Le dispositif est censé être un outil puissant contre toute forme d’esclavage. Il s’agit d’une liste, établie depuis 2004, soit bien avant l’arrivée au pouvoir de Jair Bolsonaro, l’actuel président brésilien, et publiée par le ministère de l’Économie. Elle sert de guide, notamment pour les banques en matière de risque crédit et les acheteurs étrangers qui ne veulent pas être associés à ce genre de pratiques et contient les noms d’environ 180 entreprises mises à l’index par l’inspection du travail. Pourtant, la société Soebe Construção e Pavimentação, qui a fait partie de la liste, a remporté un appel d’offres pour un contrat de la part de l’État de São Paulo d’un montant de 2,4 millions de dollars, concernant un projet d’assainissement des eaux.
Certes, Soebe, comme beaucoup d’autres sociétés placées sur la liste, a fait appel, en février dernier, en déclarant pour sa défense que les conditions de travail désastreuses étaient le fait de l’un de ses sous-traitants.

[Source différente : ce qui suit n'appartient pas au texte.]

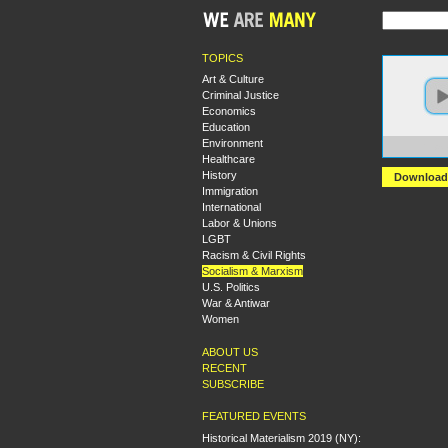
TOPICS
Art & Culture
Criminal Justice
Economics
Education
Environment
https:
Healthcare
History
Download
Immigration
International
Labor & Unions
LGBT
Racism & Civil Rights
Socialism & Marxism
U.S. Politics
War & Antiwar
Women
ABOUT US
RECENT
SUBSCRIBE
FEATURED EVENTS
Historical Materialism 2019 (NY):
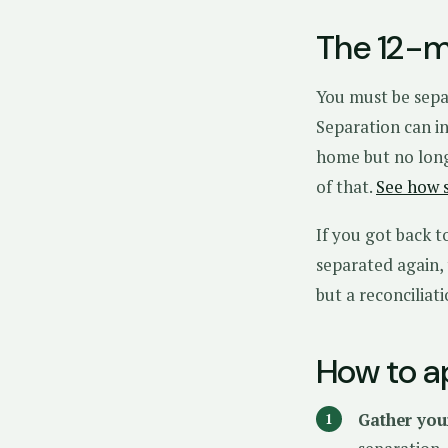
The 12-m
You must be sepa
Separation can in
home but no long
of that.
See how 
If you got back t
separated again,
but a reconciliat
How to a
Gather you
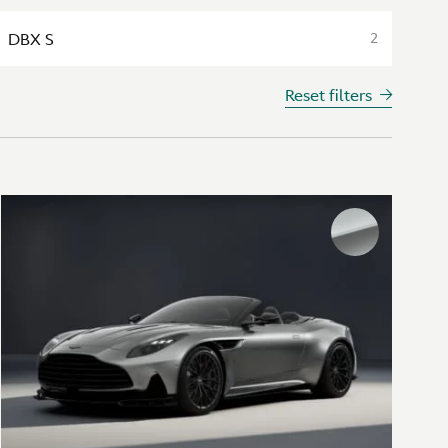
DBX S
2
Reset filters
Interior colours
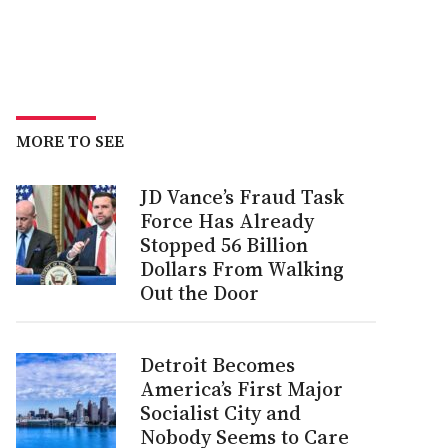
MORE TO SEE
JD Vance’s Fraud Task
Force Has Already
Stopped 56 Billion
Dollars From Walking
Out the Door
Detroit Becomes
America’s First Major
Socialist City and
Nobody Seems to Care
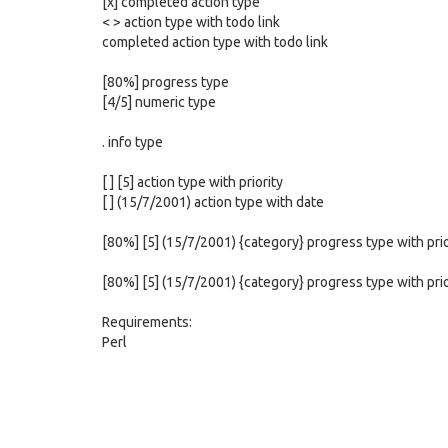
[x] completed action type
< > action type with todo link
completed action type with todo link
[80%] progress type
[4/5] numeric type
. info type
[ ] [5] action type with priority
[ ] (15/7/2001) action type with date
[80%] [5] (15/7/2001) {category} progress type with pri
[80%] [5] (15/7/2001) {category} progress type with pri
Requirements:
Perl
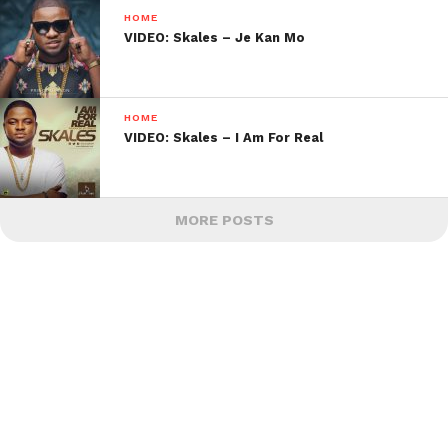
HOME
VIDEO: Skales – Je Kan Mo
HOME
VIDEO: Skales – I Am For Real
MORE POSTS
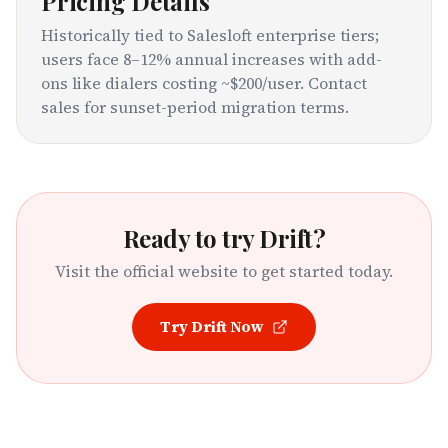
Pricing Details
Historically tied to Salesloft enterprise tiers;
users face 8–12% annual increases with add-
ons like dialers costing ~$200/user. Contact
sales for sunset-period migration terms.
Ready to try
Drift
?
Visit the official website to get started today.
Try
Drift
Now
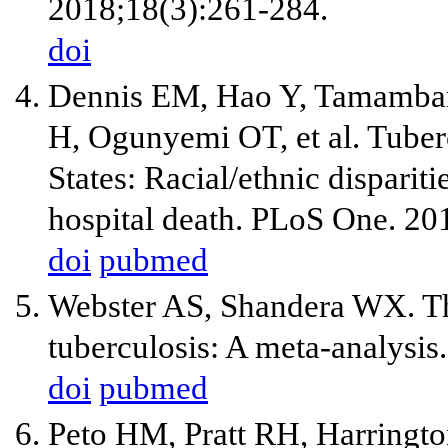
2018;18(3):261-284.
doi
Dennis EM, Hao Y, Tamamban
H, Ogunyemi OT, et al. Tuber
States: Racial/ethnic disparit
hospital death. PLoS One. 20
doi
pubmed
Webster AS, Shandera WX. Th
tuberculosis: A meta-analysis
doi
pubmed
Peto HM, Pratt RH, Harringt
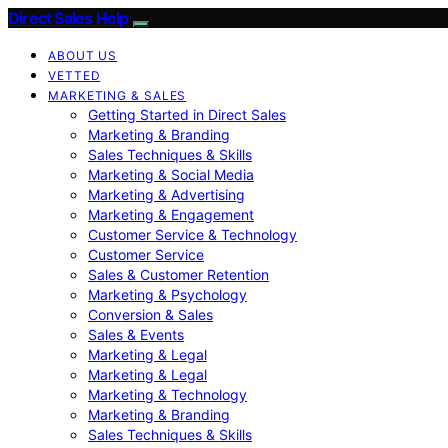
Direct Sales Help
ABOUT US
VETTED
MARKETING & SALES
Getting Started in Direct Sales
Marketing & Branding
Sales Techniques & Skills
Marketing & Social Media
Marketing & Advertising
Marketing & Engagement
Customer Service & Technology
Customer Service
Sales & Customer Retention
Marketing & Psychology
Conversion & Sales
Sales & Events
Marketing & Legal
Marketing & Legal
Marketing & Technology
Marketing & Branding
Sales Techniques & Skills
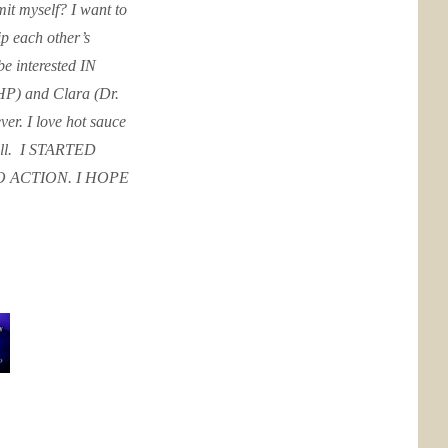
it myself? I want to
p each other’s
 be interested IN
HP) and Clara (Dr.
er. I love hot sauce
ell. ​ I STARTED
 ACTION. I HOPE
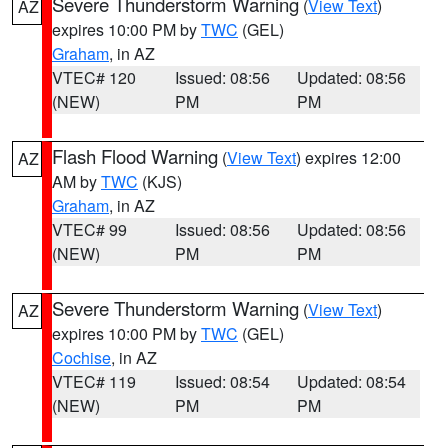
Severe Thunderstorm Warning
(
View Text
)
AZ
expires 10:00 PM by
TWC
(GEL)
Graham
, in AZ
VTEC# 120
Issued: 08:56
Updated: 08:56
(NEW)
PM
PM
Flash Flood Warning
(
View Text
) expires 12:00
AZ
AM by
TWC
(KJS)
Graham
, in AZ
VTEC# 99
Issued: 08:56
Updated: 08:56
(NEW)
PM
PM
Severe Thunderstorm Warning
(
View Text
)
AZ
expires 10:00 PM by
TWC
(GEL)
Cochise
, in AZ
VTEC# 119
Issued: 08:54
Updated: 08:54
(NEW)
PM
PM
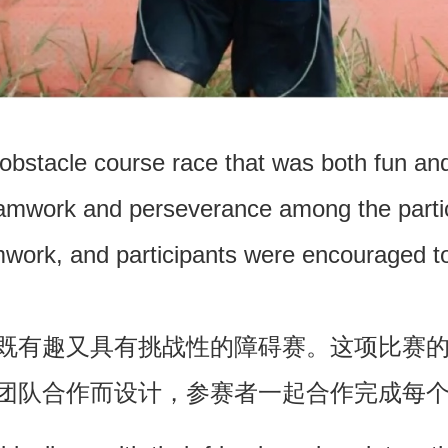
bstacle course race that was both fun and
eamwork and perseverance among the parti
work, and participants were encouraged to
既有趣又具有挑战性的障碍赛。这项比赛
团队合作而设计，参赛者一起合作完成每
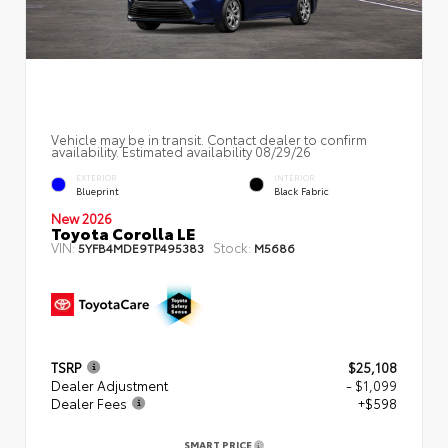
Vehicle may be in transit. Contact dealer to confirm
availability. Estimated availability 08/29/26
EXTERIOR
INTERIOR
Blueprint
Black Fabric
New 2026
Toyota Corolla LE
VIN:
Stock:
5YFB4MDE9TP495383
M5686
TSRP
$25,108
Dealer Adjustment
- $1,099
Dealer Fees
+$598
SMART PRICE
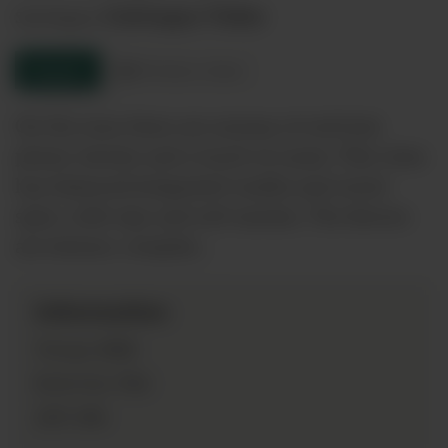
Colchagua Valley
Sub-Region:
Enquire
Product sheet
On the nose there are aromas of red fruit,
plums, berries and a touch of cassis. This wine
has balanced integrated vanilla and sweet
spice, with ripe and soft tannins. The flavors
are intense, complex…
Information
2018
Vintage:
75cl
Bottle Size:
14%
ABV:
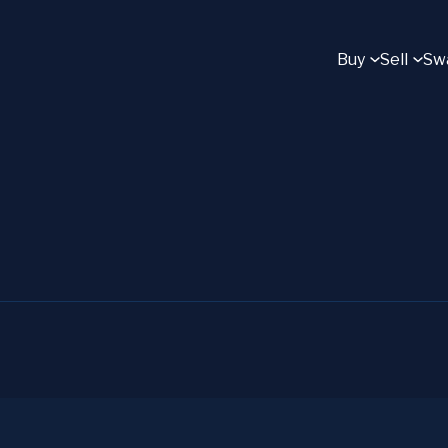
Buy
Sell
Sw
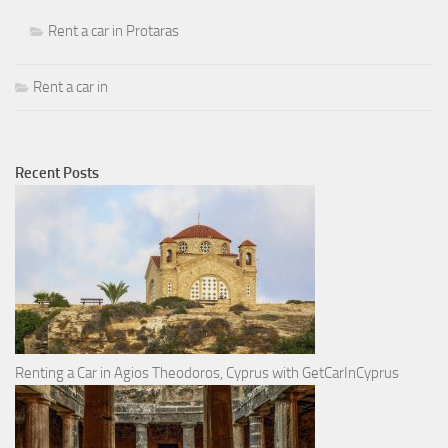
Rent a car in Protaras
Rent a car in
Recent Posts
Renting a Car in Agios Theodoros, Cyprus with GetCarInCyprus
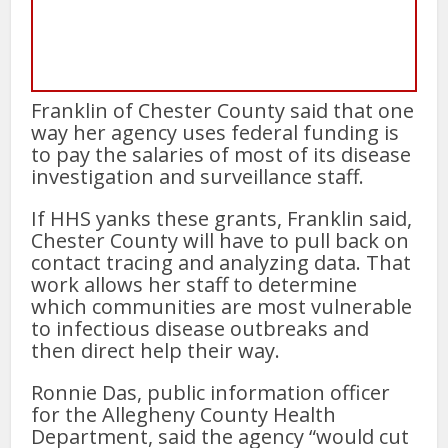
Franklin of Chester County said that one
way her agency uses federal funding is
to pay the salaries of most of its disease
investigation and surveillance staff.
If HHS yanks these grants, Franklin said,
Chester County will have to pull back on
contact tracing and analyzing data. That
work allows her staff to determine
which communities are most vulnerable
to infectious disease outbreaks and
then direct help their way.
Ronnie Das, public information officer
for the Allegheny County Health
Department, said the agency “would cut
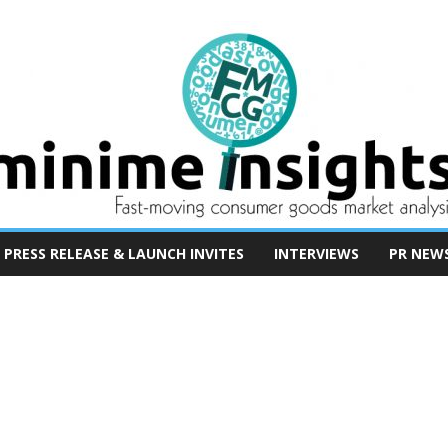
PRESS RELEASE & LAUNCH INVITES
INTERVIEWS
PR NEW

Et comme nombre d’entreprises, elle a obtenu gain de cause… Selon les défenseurs des droits des travailleurs, les juges seraient particulièrement cléments et négligeraient de s’informer réellement sur les conditions de travail.
Mais alors que l’inspection du travail brésilienne a fait appel de la décision du tribunal, cela n’a pas empêché l’État de São Paulo d’octroyer un contrat à Soebe. « La loi doit être plus contraignante afin d’éviter le recours à ces entreprises », a déclaré Lys Sobral Cardoso, la procureur chargée des procédures anti-esclavage dans le pays, tandis qu’une inspectrice du travail, Liane Durao, qui a réalisé l’audit de la société Soebe et découvert que les salariés n’étaient pas payés et travaillaient dans des conditions infâmes, logés dans des dortoirs sans lit et sans eau courante, estime que l’attitude des autorités « prouve qu’elles se moquent de la liste et encouragent l’esclavage ».
L’an dernier, plus de 1 000 travailleurs ont été considérés comme des esclaves par l’inspection du travail, contre 2 775 en 2012. En 2018, le Global Slavery Index estimait pour sa part que 369 000 personnes (sur une population totale de 205 millions) travaillaient dans des conditions d’esclavage au Brésil.